New technologies revolutionize the way retailers interact with their clientele.

Three technology firms are helping retailers adapt to the changing ways consumers shop for apparel. Two of them, Fits.Me and Virtual Closet, allow shoppers to “try on” clothes without any effort at all. First Insight helps retailers pick consumers’ brains for trend preferences and price flexibility. All three could help revolutionize the way retailers interact with their customers.

Virtual Closet

The Virtual Closet is an idea whose time has come. Picture going into a store, picking up a clothing item, scanning the bar code, and seeing that piece of clothing on a digital image of you! The retailer would have a database of vendor images linked to the store’s item file; the customer would be able to view the item’s availability and fit (size/style/model) all in one click. Thus, customers would be able to select, browse, and try on clothing through the use of a camera and touch screen. Stores participating in the Virtual Clothing Experience will significantly reduce lost sales, inventory shrinkage (due to theft, damages, misplacement, etc), and dressing room maintenance.

Another component to this concept is virtual mannequins: Screens around the store would display images of mannequins wearing the latest fashions. In this way, new fashion can be displayed (and changed frequently) without having to buy, maintain, dress, or store mannequins. All this can be done from remote locations at a fraction of the cost of real mannequins. —KAG

For more info, contact Noe Lopez or Brad Cornell: cornelllopez.com.

First Insight

In the old days, says First Insight CEO and founder Greg Petro, a merchant could show pictures or samples to customers and get an idea of what they wanted, what they would buy. This is essentially what First Insight does online: consumers would find a “game” on a retailer’s website that takes them through some examples of merchandise, say, shoes or jeans. The game can be configured in a variety of ways, with the end result being insight into what the customer would pay, which trends are hitting too soon or too late, and which brands resonate right now.

Petro’s company, First Insight, launched about five years ago, born from an idea he had when he took a break from his department store career (Kaufmann’s, Lazarus, Proffit’s) to get an MBA. “It was really about the idea of how you talk to your customers. When I started in department stores in 1985, we had 12 stores—you knew the market and understood your customers,” Petro recalled. Twenty years later, with apparel chains operating tens and hundreds of doors, the equation has changed. “The efficiencies were gained in the market, but the intimacy was lost.”
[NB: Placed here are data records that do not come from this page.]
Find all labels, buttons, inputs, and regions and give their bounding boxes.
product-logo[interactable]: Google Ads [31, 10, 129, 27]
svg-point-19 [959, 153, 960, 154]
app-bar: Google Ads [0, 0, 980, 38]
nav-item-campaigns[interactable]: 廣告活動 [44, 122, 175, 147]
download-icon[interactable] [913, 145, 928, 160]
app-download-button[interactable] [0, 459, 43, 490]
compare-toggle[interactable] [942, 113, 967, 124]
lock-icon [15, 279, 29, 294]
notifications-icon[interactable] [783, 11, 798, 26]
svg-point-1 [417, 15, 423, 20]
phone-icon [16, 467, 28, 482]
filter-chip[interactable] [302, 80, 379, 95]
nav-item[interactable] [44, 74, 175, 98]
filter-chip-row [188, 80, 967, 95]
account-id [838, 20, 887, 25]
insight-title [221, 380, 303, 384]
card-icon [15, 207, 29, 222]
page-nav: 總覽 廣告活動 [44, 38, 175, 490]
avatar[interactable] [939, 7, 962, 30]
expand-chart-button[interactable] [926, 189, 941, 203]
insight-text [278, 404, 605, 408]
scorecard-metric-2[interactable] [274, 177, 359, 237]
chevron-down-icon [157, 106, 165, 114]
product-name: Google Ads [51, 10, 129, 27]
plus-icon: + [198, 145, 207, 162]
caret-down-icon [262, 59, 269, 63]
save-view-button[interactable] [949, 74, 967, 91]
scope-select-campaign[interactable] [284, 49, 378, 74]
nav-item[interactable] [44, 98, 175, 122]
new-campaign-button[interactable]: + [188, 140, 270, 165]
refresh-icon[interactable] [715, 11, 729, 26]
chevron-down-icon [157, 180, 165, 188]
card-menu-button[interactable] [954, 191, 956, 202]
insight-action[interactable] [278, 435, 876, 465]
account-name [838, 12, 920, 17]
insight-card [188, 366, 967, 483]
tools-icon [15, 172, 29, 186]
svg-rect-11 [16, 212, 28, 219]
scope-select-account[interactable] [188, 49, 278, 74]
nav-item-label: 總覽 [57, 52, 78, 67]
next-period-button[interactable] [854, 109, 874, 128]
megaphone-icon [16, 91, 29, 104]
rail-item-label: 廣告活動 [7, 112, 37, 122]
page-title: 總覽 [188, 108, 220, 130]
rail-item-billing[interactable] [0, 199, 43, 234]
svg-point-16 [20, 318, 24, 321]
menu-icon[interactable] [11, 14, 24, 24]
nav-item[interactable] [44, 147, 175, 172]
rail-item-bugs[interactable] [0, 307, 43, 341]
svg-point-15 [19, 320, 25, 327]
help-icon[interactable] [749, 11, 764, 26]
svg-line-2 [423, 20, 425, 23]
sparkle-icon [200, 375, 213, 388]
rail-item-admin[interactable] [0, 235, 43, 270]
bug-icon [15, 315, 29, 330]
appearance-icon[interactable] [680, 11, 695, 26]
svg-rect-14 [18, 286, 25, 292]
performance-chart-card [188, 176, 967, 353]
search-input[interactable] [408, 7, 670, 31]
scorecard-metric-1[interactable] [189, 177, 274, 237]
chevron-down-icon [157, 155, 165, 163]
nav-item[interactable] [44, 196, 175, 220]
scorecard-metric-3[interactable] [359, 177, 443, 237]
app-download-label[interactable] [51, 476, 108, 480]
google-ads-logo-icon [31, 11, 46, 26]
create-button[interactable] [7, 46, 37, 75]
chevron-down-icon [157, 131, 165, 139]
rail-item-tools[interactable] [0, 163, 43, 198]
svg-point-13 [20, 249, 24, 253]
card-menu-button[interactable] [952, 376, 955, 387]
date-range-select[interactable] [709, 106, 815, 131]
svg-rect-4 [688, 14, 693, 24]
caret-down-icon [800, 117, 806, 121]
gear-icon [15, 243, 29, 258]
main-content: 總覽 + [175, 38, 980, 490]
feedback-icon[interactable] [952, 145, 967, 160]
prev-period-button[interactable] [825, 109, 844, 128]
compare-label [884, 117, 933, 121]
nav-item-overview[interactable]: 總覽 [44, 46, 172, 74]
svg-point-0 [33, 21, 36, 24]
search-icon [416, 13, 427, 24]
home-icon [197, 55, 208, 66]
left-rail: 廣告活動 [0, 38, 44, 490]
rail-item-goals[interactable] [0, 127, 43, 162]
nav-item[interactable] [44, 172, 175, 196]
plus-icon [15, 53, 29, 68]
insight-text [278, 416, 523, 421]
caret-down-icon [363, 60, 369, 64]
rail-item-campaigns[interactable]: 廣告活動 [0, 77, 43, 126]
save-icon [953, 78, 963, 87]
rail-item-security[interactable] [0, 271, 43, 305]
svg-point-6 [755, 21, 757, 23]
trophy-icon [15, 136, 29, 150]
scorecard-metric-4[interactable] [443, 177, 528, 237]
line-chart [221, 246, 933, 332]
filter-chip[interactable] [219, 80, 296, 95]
The possibilities are obvious for major department stores, buying offices and trend forecasters. The tool can be linked to social networks, sent out via e-mail or installed on websites. “We’ve used it for logos, all the way through to product design and determinations of products and at various levels of impact to the business ,from tactical to strategic,” says Petro. —HS

For more information, visit firstinsight.com.

Fits.Me

Fits.Me, a web start-up from Estonia, is using robotic mannequins to help guys try shirts on, virtually, online. “It shows the customer what the garment’s going to look like on,” explains Ben Mosher, Fits.Me’s U.S. salesman. “It takes away the doubt: ‘now I know my size.’”

When you visit a web retailer who uses this technology, you enter your measurements (that means you must know them or take them yourself) and then “try on” different sizes of a garment, say, a shirt. You’ll see an image of exactly how someone with your measurements would fill out that particular size of shirt.

Here’s how it works from the retailer side: A retailer would send their range of sizes in a given shirt to Estonia (turn-around is about 2-3 weeks) where the lab takes about 1,500 separate photos of each garment in the full range of mannequin sizes. The mannequin torso has moveable plates that expand and contract to mimic different body types and sizes. Most of the set-up is free—Fits.Me makes their money per customer visit online (probably a range of 5 to 15 cents per visit), with multiple “try-ons” allowed per visit.